Chi sono

Mi presento

Il mio nome è Giovanna Carbone, sono psicologa e psicoterapeuta iscritta all’albo della Regione Emilia Romagna con numero 8242, sezione A.

Esercito la professione a Bologna, presso il mio studio in Via Amico Aspertini, 13.

Mi occupo di promozione del benessere e prevenzione del disagio, mi rivolgo a tutte le persone che sentono la necessità di un aiuto o un supporto al fine di migliorare il proprio modo di stare in contatto con sé e con gli altri, di lavorare, di vivere in famiglia. Lavoro con adolescenti, adulti e coppie.

Il mio lavoro si articola nel campo relazionale: ansia, dipendenza affettiva, problematiche di coppia, sessualità, genitorialità.

Seguo inoltre problematiche legate al comportamento alimentare, alla gestione del peso corporeo, aderenza al piano alimentare.

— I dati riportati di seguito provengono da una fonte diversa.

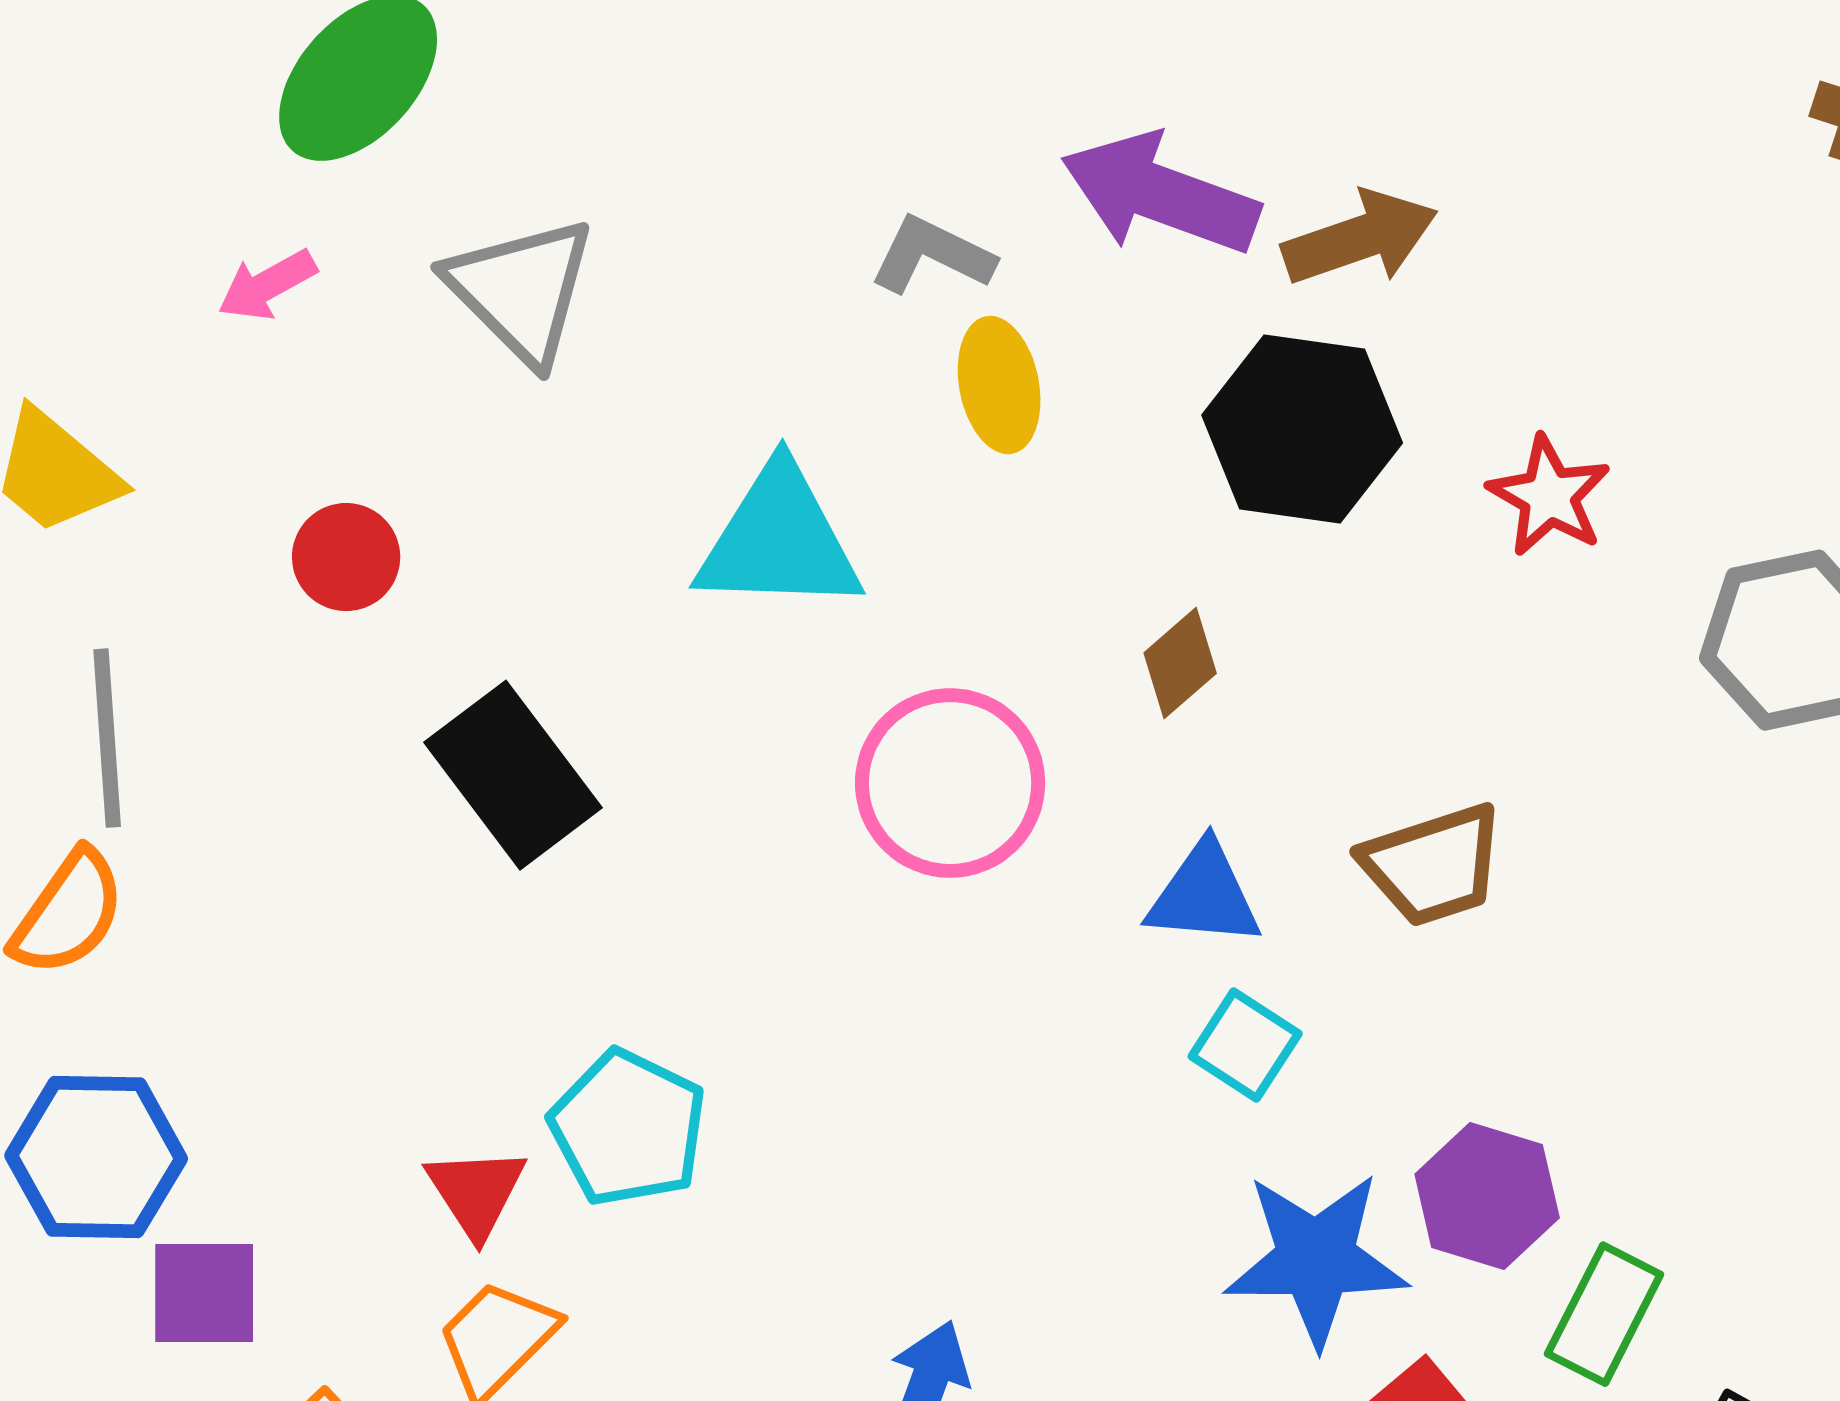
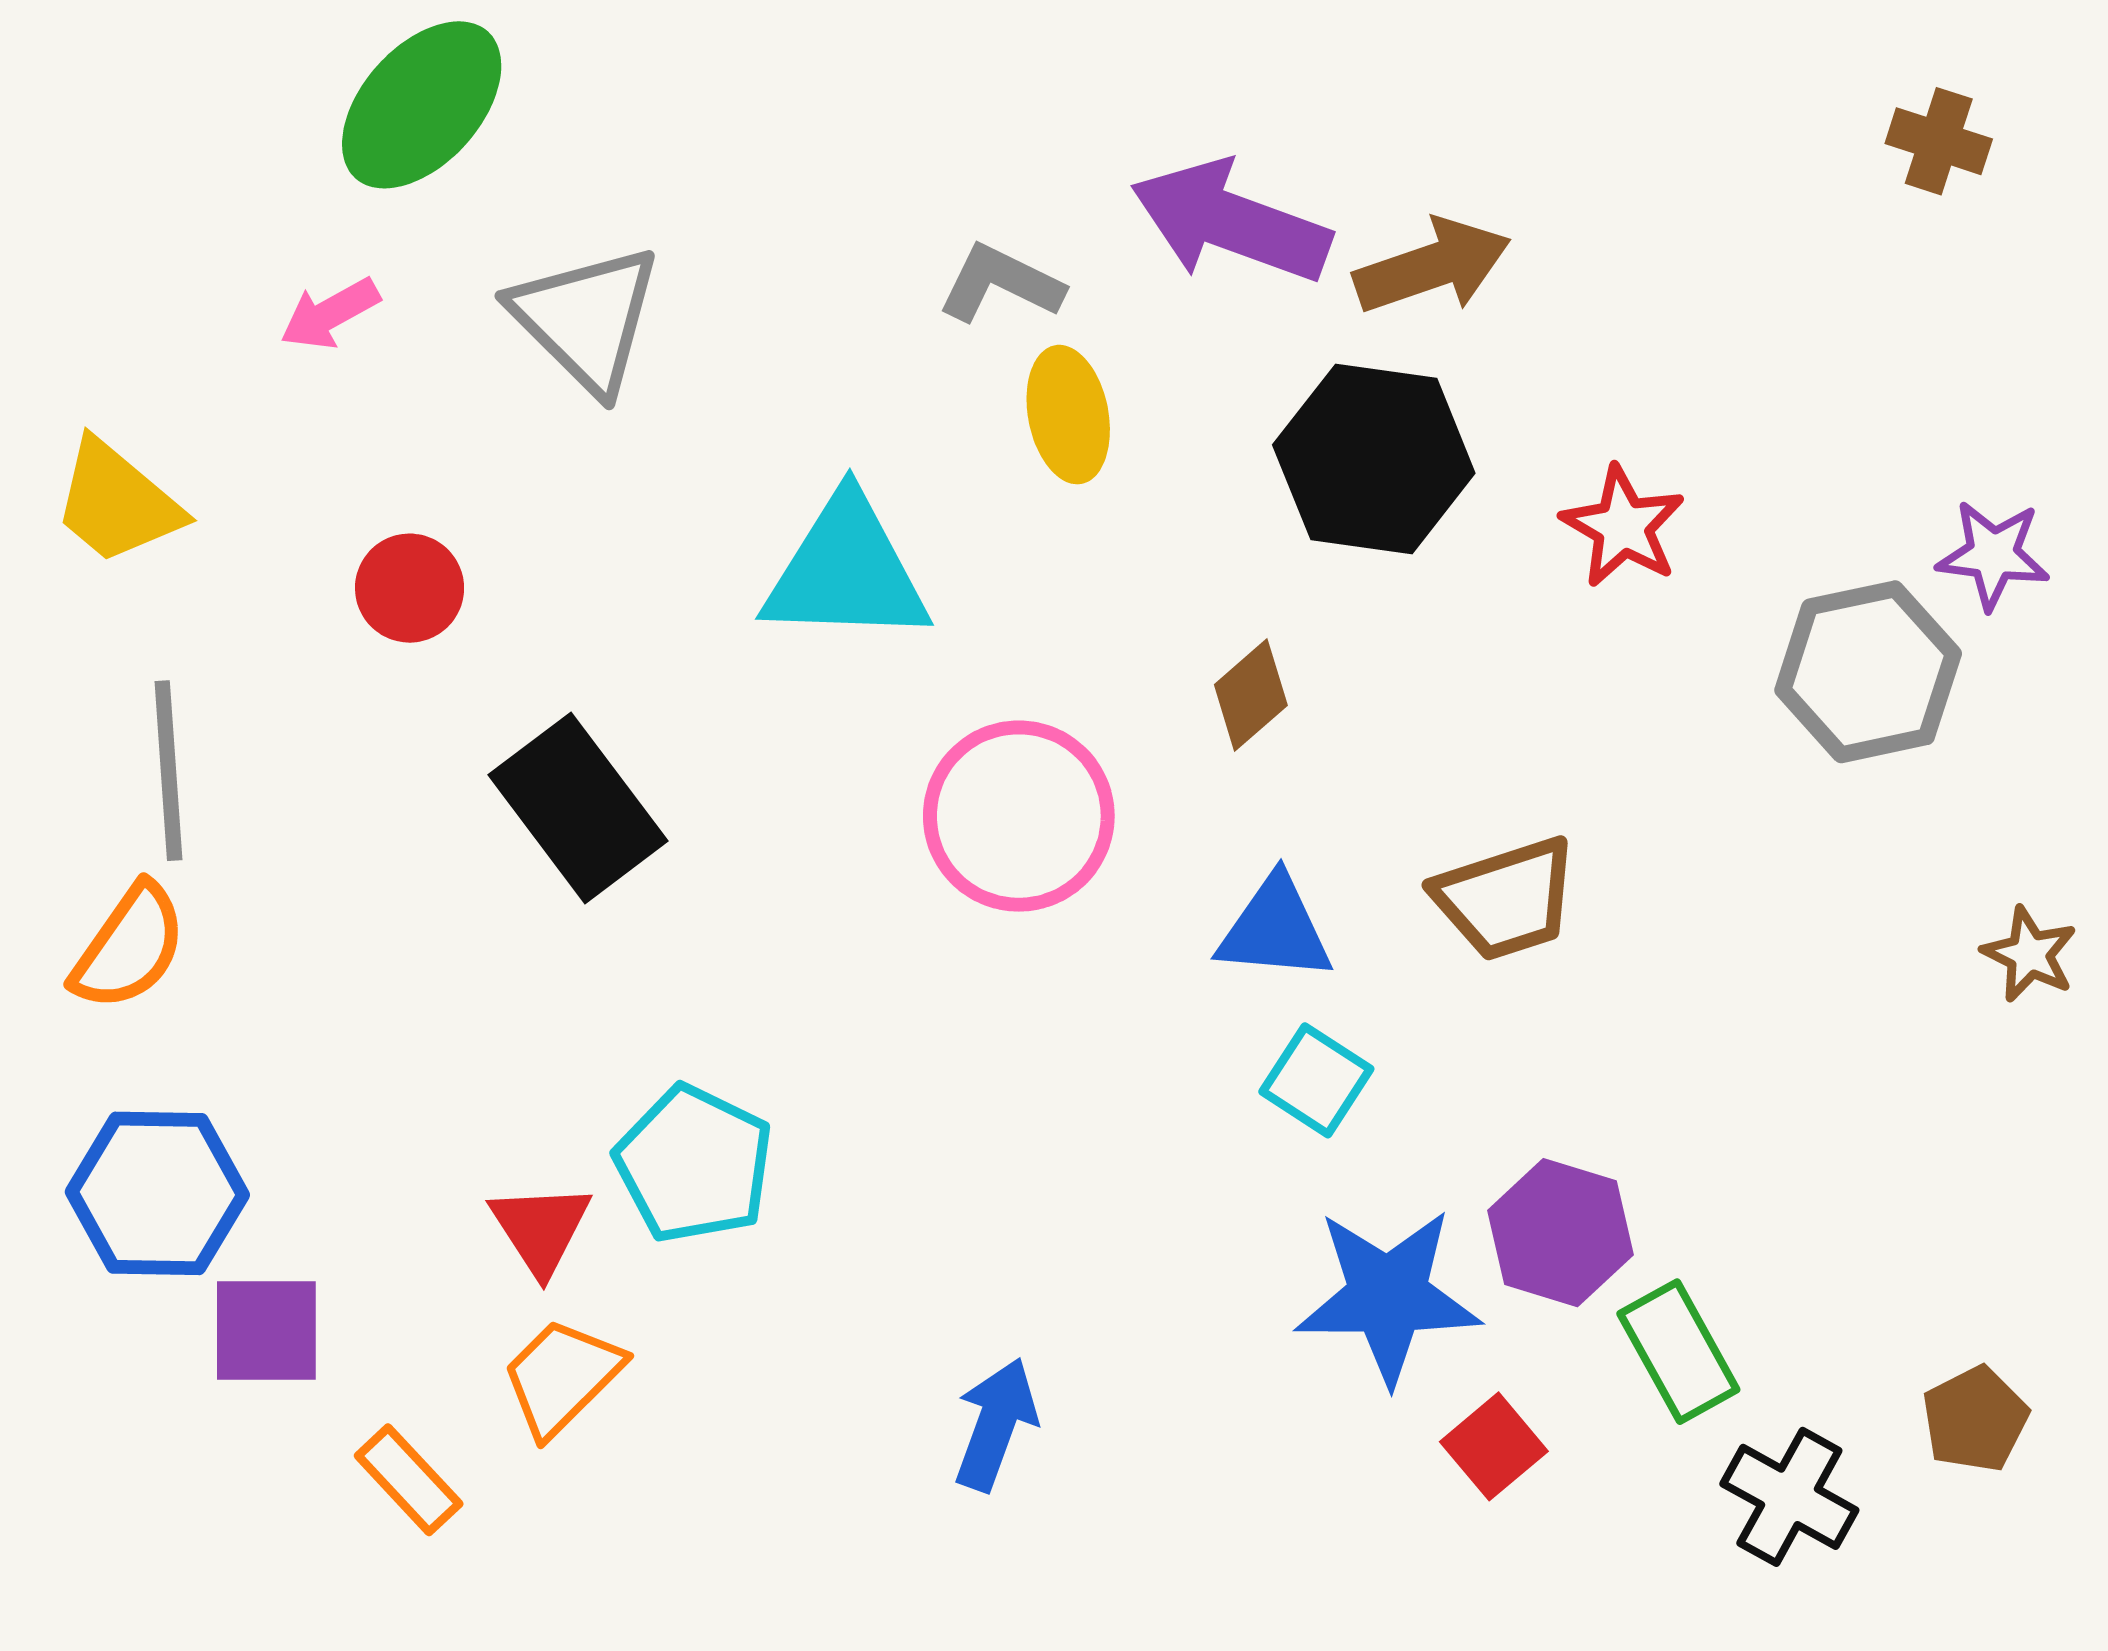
green rectangle: (1604, 1314) -> (1678, 1352), turned -56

Nell’ottica di promozione del benessere, lavoro anche nell’ambito della formazione aziendale, nella produzione di corsi di formazione per la sezione wellness della sicurezza sul lavoro.

Il mio percorso formativo

Ho iniziato il mio percorso di crescita professionale a Roma, con la laurea triennale, per poi trasferirmi a Bologna, dove ho conseguito la laurea magistrale. Successivamente, ho fatto pratica al Centro di Salute Mentale di Bologna e al reparto di psicologia clinica dell’Ospedale Bellaria, per poi sostenere e superare l’Esame di Stato e iscrivermi all’Albo degli Psicologi dell’Emilia-Romagna.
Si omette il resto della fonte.